8 Essentials to Perform Well Under MIPS
The Merit-based Incentive Payment System (MIPS) will have huge financial and reputational impact on clinicians and hospitals. As MIPS reporting approaches, you may be asking yourself, how do we better prepare, and how do we better perform? Further, as the incentive payment percentages and competition increase each subsequent year, these questions will be continuously re-evaluated. To help you answer these two questions, we’ve identified how clinicians, practices, and organizations can better prepare and perform for MIPS.
1. Create a Sense of Urgency
Some providers are prepared for MIPS. Some are not. For those who are not prepared, the first rule of any change management process is to create a sense of urgency. For key stakeholders (administration, providers, clinical teams, IT, etc.) to adopt a radical change like MIPS, we must install the impression that staying where you are is not an option. Whether it is the impact on revenue, provider reputation, improving the health in the community, or becoming a top performer as an organization, it is critical to building a strong narrative and alignment around this initiative. Striving for proactive, continuous improvement by creating a sense of urgency and utilizing change management is the first step to prepare for MIPS.
2. Form a Steering Committee
Once urgency and motivation for change have been installed, the next step is to form a MIPS steering committee. A steering committee will strive to provide guidance and support and think through any potential roadblocks.
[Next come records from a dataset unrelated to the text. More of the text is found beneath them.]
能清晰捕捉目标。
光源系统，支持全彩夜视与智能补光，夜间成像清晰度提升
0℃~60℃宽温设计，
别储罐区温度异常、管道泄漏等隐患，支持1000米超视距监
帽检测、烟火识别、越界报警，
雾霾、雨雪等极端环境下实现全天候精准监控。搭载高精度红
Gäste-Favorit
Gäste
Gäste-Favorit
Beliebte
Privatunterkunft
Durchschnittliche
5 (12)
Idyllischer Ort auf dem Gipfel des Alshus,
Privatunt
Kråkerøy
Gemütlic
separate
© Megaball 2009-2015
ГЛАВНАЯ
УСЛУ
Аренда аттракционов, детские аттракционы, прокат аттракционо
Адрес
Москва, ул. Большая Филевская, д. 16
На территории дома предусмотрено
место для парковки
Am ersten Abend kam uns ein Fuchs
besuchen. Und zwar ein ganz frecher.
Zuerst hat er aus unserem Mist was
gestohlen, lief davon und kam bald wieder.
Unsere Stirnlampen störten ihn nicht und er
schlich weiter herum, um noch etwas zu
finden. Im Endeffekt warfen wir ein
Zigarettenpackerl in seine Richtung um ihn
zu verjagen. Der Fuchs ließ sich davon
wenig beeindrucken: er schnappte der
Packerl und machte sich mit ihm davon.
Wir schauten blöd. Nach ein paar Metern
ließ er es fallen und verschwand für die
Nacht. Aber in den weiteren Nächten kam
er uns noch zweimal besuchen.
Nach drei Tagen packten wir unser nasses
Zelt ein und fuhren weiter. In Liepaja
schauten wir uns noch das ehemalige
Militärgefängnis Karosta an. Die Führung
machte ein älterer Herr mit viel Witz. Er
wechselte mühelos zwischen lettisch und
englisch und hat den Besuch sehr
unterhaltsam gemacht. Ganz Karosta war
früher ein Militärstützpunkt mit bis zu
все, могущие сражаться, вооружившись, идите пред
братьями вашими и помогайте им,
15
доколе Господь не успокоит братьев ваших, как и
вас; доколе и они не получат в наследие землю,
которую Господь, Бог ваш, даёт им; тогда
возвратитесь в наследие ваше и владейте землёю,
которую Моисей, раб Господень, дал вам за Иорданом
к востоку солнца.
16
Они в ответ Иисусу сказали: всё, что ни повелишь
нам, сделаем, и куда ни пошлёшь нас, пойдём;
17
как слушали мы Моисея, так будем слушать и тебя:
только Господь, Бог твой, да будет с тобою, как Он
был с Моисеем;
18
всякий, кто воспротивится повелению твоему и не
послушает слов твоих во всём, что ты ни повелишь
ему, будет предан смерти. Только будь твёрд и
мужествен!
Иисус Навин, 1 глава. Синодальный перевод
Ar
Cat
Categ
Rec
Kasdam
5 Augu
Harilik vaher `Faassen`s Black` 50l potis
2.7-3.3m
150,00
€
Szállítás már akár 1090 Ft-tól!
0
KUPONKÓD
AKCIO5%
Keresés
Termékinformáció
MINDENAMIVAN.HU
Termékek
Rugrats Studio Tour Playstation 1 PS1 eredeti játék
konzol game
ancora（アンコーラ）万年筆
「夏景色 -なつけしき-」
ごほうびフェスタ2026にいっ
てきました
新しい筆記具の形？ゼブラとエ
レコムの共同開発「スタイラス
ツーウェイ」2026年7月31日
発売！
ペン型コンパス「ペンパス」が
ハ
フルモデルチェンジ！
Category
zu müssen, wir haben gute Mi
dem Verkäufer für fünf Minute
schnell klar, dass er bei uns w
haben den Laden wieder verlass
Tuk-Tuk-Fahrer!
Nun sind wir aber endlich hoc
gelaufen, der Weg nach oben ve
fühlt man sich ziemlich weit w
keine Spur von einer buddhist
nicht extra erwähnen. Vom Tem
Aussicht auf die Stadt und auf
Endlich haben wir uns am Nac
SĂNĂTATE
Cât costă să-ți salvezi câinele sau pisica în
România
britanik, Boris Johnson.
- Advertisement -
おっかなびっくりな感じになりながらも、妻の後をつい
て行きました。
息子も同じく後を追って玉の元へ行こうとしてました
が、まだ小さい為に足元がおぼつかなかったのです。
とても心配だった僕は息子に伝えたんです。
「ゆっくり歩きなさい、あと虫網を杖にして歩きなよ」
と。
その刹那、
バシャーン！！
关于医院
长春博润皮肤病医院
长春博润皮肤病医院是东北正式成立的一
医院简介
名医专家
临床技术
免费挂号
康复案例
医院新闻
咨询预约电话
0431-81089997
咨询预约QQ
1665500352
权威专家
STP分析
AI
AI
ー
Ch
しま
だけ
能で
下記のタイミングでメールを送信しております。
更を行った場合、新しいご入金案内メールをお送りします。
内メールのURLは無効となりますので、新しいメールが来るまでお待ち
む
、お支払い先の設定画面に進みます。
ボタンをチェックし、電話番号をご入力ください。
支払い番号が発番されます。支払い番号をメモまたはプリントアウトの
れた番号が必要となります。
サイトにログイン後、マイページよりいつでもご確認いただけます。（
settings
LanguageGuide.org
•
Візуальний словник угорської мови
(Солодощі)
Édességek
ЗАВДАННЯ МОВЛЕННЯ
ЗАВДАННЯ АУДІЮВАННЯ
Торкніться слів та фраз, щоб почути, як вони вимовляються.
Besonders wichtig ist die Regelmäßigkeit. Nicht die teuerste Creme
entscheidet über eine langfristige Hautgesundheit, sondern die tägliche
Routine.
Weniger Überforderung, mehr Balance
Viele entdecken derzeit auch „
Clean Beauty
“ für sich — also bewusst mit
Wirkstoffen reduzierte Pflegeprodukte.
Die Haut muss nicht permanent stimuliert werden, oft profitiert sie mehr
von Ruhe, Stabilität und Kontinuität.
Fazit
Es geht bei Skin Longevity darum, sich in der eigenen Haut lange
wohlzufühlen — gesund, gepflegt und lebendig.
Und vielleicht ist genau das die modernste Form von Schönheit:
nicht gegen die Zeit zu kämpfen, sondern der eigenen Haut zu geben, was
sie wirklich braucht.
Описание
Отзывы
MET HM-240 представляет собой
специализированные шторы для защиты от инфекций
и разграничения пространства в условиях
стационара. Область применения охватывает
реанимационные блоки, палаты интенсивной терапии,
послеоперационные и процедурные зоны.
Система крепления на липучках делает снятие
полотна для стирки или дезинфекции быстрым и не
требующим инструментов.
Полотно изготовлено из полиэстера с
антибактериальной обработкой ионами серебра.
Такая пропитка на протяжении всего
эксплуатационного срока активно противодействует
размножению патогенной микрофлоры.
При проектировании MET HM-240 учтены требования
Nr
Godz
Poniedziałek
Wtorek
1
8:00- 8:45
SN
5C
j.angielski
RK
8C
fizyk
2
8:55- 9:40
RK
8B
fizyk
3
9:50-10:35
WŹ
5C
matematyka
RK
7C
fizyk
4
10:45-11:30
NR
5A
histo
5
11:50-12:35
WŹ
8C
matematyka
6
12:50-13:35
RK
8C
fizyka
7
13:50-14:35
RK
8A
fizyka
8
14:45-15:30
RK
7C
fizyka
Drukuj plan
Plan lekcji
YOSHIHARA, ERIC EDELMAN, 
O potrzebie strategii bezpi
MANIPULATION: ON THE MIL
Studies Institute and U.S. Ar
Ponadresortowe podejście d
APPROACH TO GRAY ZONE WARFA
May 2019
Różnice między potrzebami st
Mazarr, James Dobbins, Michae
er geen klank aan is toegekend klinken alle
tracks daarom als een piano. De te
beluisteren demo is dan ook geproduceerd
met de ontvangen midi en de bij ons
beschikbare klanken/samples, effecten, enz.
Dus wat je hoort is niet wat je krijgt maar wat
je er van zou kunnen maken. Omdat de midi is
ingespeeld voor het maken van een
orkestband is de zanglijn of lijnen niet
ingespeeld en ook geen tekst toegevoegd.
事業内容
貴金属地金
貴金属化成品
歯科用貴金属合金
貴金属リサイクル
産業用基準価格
The MIPS steering committee should be charged to create a strategy, high-level plan, and timeline. A charter with a problem statement, goals, scope, timeline and key resources would provide a better understanding of the initiative. I encourage you to have a multidisciplinary steering committee consisting of providers, frontline staff, administrators, IT, and finance.
3. Identify a Technology Partner
There are 271 different quality measures that can be tracked and reported under the Quality Payment Program (QPP). Collecting, tracking, and reporting these MIPS measures will require IT capabilities beyond the existing EMR, in most cases. Most EMRs provide basic quality measures, but gaps exist in tackling other data sources, provider specific scorecards, intuitive dashboards to monitor progress, predictive analytics, and specific reports exposing gaps in documentation and clinical care.
It is very important to understand the current functionalities of your EMR, identify gaps that might exist, and evaluate where there is a need for further technology. If a technology solution is needed to close gaps, selecting the right partner is critical, as EMR integration is expensive and timely.
4. Understand the Data Sources and Data Submission Methods
For the 2017 performance period, there are 3 major categories – Quality, Advancing Care Information, and Improvement Activities. With 2017 being a transition year for the QPP, your options are: submit some data; report for a 90-day period; or full participation. Not participating will result in a negative 4% payment adjustment.
There are 271 Quality measures, 92 Improvement activities across 8 sub-categories, and 15 Advancing Care Information objectives and measures. It is important for your team to understand these various options.
5. Establish Baseline, Benchmark, and Identify Gaps to Focus on
Once there is a good understanding of MIPS measures and activities, the next step is to measure available data and establish baseline performance. Throughout this process, it is vital to comb your data for accuracy, validity, and reliability to identify strengths and gaps. Be on the lookout for documentation errors.
After baseline performance has been established, benchmark your quality measure performance with the recently released benchmarks by CMS. Under these benchmarks, a clinician can receive anywhere from 3 to 10 points per measure. By comparing current/baseline performance to CMS benchmarks, it will become apparent which metrics have the most opportunity for documentation and clinician improvement. Using this information, your team can begin working on quality improvement.
6. Invest in Performance Improvement / Change Management
To be successful under MIPS, effectively adopting change is essential. Consider using a data-driven, team based, and patient-centered continuous improvement program. This is an often-overlooked aspect of the change strategy. Outcomes do not magically improve by just sharing the data with care teams and providers. Improvement requires multi-disciplinary teams using structured performance improvement methodology to effectively make change happen.
Outcomes do not magically improve by just sharing the data with care teams and providers
7. Improvement Projects: Select Few, Start Small, and Celebrate Early Wins
Based on the identified gaps in Quality, Advancing Care Information, and Improvement Activities, only a few improvement projects will need to be selected. Use a structured performance improvement/project management methodology and secure early wins while working on these projects. The importance of celebrating early wins cannot be understated. Efforts and wins must be heavily publicized and promoted to help further change behaviors and improve MIPS outcomes.
8. Sustain the Results and Repeat the Cycle
There is no “magic bullet” to ensure that the results are going to be sustained after the early wins. Sustaining these efforts require constant monitoring of outcomes, disciplined routines, and constant vigilance, even after the projects have been closed out. Data must continually be reviewed and processes regularly reevaluated to identify what does and does not work.
Repeat the cycle for continuous, sustainable improvement.